About Selkirk Virtual Indigenous Week
What is National Indigenous Peoples Day?
June 21 is National Indigenous Peoples Day. This is a day for all Canadians to recognize and celebrate the unique heritage, diverse cultures and outstanding contributions of First Nations, Inuit and Métis peoples. The Canadian Constitution recognizes these three groups as Aboriginal peoples, also known as Indigenous peoples.
Although these groups share many similarities, they each have their own distinct heritage, language, cultural practices and spiritual beliefs.
In cooperation with Indigenous organizations, the Government of Canada chose June 21, the summer solstice, for National Aboriginal Day, now known as National Indigenous Peoples Day. For generations, many Indigenous peoples and communities have celebrated their culture and heritage on or near this day due to the significance of the summer solstice as the longest day of the year.

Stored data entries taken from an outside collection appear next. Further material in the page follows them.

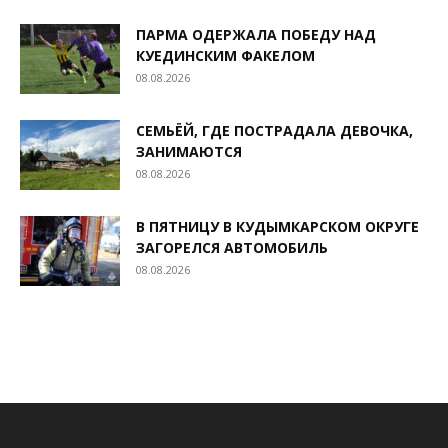
ПАРМА ОДЕРЖАЛА ПОБЕДУ НАД
КУЕДИНСКИМ ФАКЕЛОМ
08.08.2026
СЕМЬЁЙ, ГДЕ ПОСТРАДАЛА ДЕВОЧКА,
ЗАНИМАЮТСЯ
08.08.2026
В ПЯТНИЦУ В КУДЫМКАРСКОМ ОКРУГЕ
ЗАГОРЕЛСЯ АВТОМОБИЛЬ
08.08.2026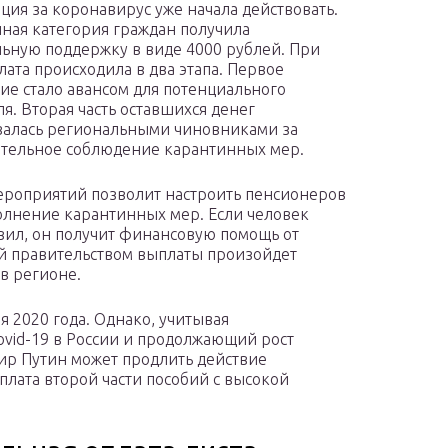
ция за коронавирус уже начала действовать.
нная категория граждан получила
ьную поддержку в виде 4000 рублей. При
лата происходила в два этапа. Первое
ие стало авансом для потенциального
ля. Вторая часть оставшихся денег
алась региональными чиновниками за
тельное соблюдение карантинных мер.
ероприятий позволит настроить пенсионеров
олнение карантинных мер. Если человек
вил, он получит финансовую помощь от
ной правительством выплаты произойдет
в регионе.
я 2020 года. Однако, учитывая
vid-19 в России и продолжающий рост
ир Путин может продлить действие
лата второй части пособий с высокой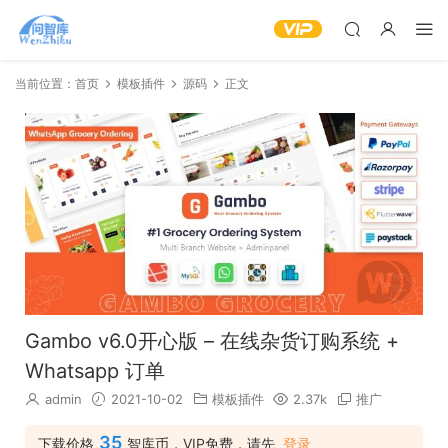
当前位置：
首页
模板插件
源码
正文
Gambo v6.0开心版 – 在线杂货订购系统 +
Whatsapp 订单
admin
2021-10-02
模板插件
2.37k
推广
35
下载价格
智库币，VIP免费，请先
登录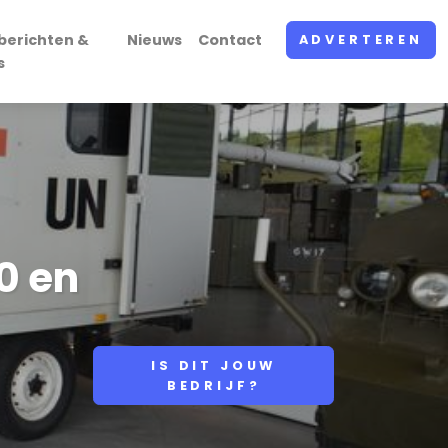
berichten &
Nieuws
Contact
ADVERTEREN
s
0 en
IS DIT JOUW
BEDRIJF?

What led to the creation of
National Indigenous Peoples Day?
National Aboriginal Day (now National Indigenous Peoples Day) was announced in 1996 by then Governor General of Canada, Roméo LeBlanc, through the Proclamation Declaring June 21 of Each Year as National Aboriginal Day. This was the result of consultations and statements of support for such a day made by various Indigenous groups:
in 1982, the National Indian Brotherhood (now the Assembly of First Nations) called for the creation of National Aboriginal Solidarity Day
in 1995, the Sacred Assembly, a national conference of Indigenous and non-Indigenous people chaired by Elijah Harper, called for a national holiday to celebrate the contributions of Indigenous Peoples
also in 1995, the Royal Commission on Aboriginal Peoples recommended the designation of a National First Peoples Day
On June 21, 2017, the Prime Minister issued a statement announcing the intention to rename this day National Indigenous Peoples Day.